The Meaning of Hahamongna

The original settlers of the region were sometimes called the Hahamongna Indians. The word means "Flowing Waters, Fruitful Valley" in the native Tongva language.

Hahamongna News

Title:

In the Eye of the 'Big Dig' Storm, Arroyo Seco Foundation Meets Wednesday

Subtitle:

Date:

2016-07-18

Author:

Staff Reports

Publication:

Pasadena Now

Content:


Arroyo Seco Foundation members and the public can get updates on the planned excavation of 2.4 million cubic yards of sediment from the Devil’s Gate reservoir basin, which environmental groups say could ruin a “biologically valuable stream habitat,” during the Foundation’s quarterly meeting this Wednesday.

The event promises to be an exciting and inspiring exploration of the potential for restoring the Arroyo Seco River and Watershed to its full and future glory. Several leading experts will offer their perspectives and plans for a renewed Arroyo.

“A variety of experts will fill you in on the potential for long-term, sustainable stream and habitat restoration in the Arroyo Seco from the San Gabriel Mountains to the Los Angeles River,” a statement from the Foundation said.

The official agenda includes an overview of the Arroyo Seco restoration project and an update on the lawsuit to stop the excavation program as planned by the LA County Flood Control District.



This event will also include a report and discussion about County Flood Control District’s “mitigation” program for their massive Big Dig sediment removal and trucking operation in Hahamongna Watershed Park.

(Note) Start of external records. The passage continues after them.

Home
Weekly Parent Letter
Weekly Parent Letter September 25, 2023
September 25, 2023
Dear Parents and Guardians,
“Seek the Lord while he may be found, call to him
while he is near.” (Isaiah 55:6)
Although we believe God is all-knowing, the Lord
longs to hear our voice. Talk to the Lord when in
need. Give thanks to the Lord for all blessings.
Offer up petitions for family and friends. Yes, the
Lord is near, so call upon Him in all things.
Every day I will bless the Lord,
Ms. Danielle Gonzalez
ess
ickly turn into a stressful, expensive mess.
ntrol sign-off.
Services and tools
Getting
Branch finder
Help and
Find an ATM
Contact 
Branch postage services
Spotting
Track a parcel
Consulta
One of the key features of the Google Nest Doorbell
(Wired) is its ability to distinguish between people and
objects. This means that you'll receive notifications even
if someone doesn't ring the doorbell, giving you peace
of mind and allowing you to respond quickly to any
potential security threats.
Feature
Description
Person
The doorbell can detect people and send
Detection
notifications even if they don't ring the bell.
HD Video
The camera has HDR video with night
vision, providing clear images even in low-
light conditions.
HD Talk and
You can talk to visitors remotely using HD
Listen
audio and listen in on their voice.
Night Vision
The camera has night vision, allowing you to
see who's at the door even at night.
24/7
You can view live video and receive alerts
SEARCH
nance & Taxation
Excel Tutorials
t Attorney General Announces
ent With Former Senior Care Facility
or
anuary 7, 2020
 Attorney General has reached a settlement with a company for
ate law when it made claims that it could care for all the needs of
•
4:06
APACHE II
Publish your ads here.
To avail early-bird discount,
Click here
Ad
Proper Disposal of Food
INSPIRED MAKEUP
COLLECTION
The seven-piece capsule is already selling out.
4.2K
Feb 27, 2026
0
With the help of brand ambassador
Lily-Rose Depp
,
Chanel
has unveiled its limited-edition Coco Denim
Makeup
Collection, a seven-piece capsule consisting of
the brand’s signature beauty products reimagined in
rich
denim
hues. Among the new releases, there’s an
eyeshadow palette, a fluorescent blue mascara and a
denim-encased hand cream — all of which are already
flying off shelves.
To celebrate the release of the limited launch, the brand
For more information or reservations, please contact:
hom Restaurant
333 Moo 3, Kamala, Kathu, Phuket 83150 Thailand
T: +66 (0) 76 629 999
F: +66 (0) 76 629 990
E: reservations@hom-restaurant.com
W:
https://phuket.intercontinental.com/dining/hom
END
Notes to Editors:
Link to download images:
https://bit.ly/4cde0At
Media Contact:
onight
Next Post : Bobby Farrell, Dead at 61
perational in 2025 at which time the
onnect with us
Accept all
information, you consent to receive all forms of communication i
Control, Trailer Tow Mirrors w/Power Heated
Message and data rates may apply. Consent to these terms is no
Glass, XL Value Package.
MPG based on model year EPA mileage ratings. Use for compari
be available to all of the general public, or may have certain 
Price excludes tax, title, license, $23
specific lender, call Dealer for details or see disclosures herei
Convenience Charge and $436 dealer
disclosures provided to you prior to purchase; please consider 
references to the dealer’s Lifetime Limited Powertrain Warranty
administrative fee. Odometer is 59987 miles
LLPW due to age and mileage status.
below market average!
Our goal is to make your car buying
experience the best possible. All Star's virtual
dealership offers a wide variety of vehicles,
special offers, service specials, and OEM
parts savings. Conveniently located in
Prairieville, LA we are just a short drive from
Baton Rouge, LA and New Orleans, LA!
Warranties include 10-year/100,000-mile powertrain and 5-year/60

Last week, county officials attempted to explain to Pasadena area residents that the sediment-removal plan is necessary because the Los Angeles Basin is naturally vulnerable to flooding.

Ar public meetings, Keith Lilley, Senior Civil Engineer at the Water Resources Division of LA County Public Works, explained that with the current sediment problem at Devil’s Gate, a major storm event, or what he termed a “50-Year Storm” event, could cause massive floods along the portions of the Arroyo Seco in Pasadena, South Pasadena, and Los Angeles, impacting approximately 650 parcels and requiring closure of the 110 Freeway from Orange Grove Avenue to the 5 Freeway.

More than 75 local residents were at the first public meeting last Wednesday at Jackson Elementary School. During an unofficial show-of-hands survey, approximately 65 percent of the audience was against the project. When questioned as to how many were in favor of the project, only three hands went up.

Many local activists are not convinced the project is necessary and would not consider assurances from county officials that the plan would not harm or eliminate local species.

They believe the project, called “The Big Dig” in Pasadena community circles, could have very serious multi-year repercussions on the local animal and plant habitat – especially on endangered birds – as well as the impact of trucks and traffic on the nearby community.

“Mother Nature has been in quality control and product development for millions of years longer than we have,” said biologist Lori Paul, a local resident who is opposed to the project. “We’re paying millions of dollars to take out accumulated sediment here, when we are also paying millions of dollars to truck in sediment down at our beaches… This is absurd. The system of the mountains is supposed to work by bringing sediments down and sluicing them in various sizes to form stream sites and riparian habitats all the way down to the beach.”

The Pasadena Audubon Society has been busy getting people to oppose the sediment-removal project since it was first introduced. They plan to appear at the Foundation’s meeting on Wednesday.

“We wanted to get the word out to our supporters about three big issues,” said Laura Garrett, Conservation Chair of the Audubon Society. ““One is that the County has applied for an incidental take permit on the Least Bell’s Vireo, a federally protected an endangered bird. Secondly, we now don’t understand why they need to take out 2.4 million cubic yards of dirt when before 1.67 million cubic yards of dirt was fine. And last, we now suspect that this project is only step one of the county’s much bigger project which is to run a five mile water pipe from Hahamogna to Eaton Canyon.”

The Society and ASF filed a lawsuit in 2014 to challenge the project after it was approved in November that year by the county’s Board of Supervisors. The group said the sediment haul project would destroy part of a biologically valuable stream habitat in the process of bringing sediment levels way lower than the Hahamongna Basin historically held since the 1930s.

“This is rich, biodiverse habitat and it’s regionally important because it’s so huge. We want to protect it,” said Garrett.

Wednesday’s ASF quarterly meeting will be from 7 to 9 p.m. at the Donald Wright Auditorium, Pasadena Central Library, at 300 E. Walnut Street.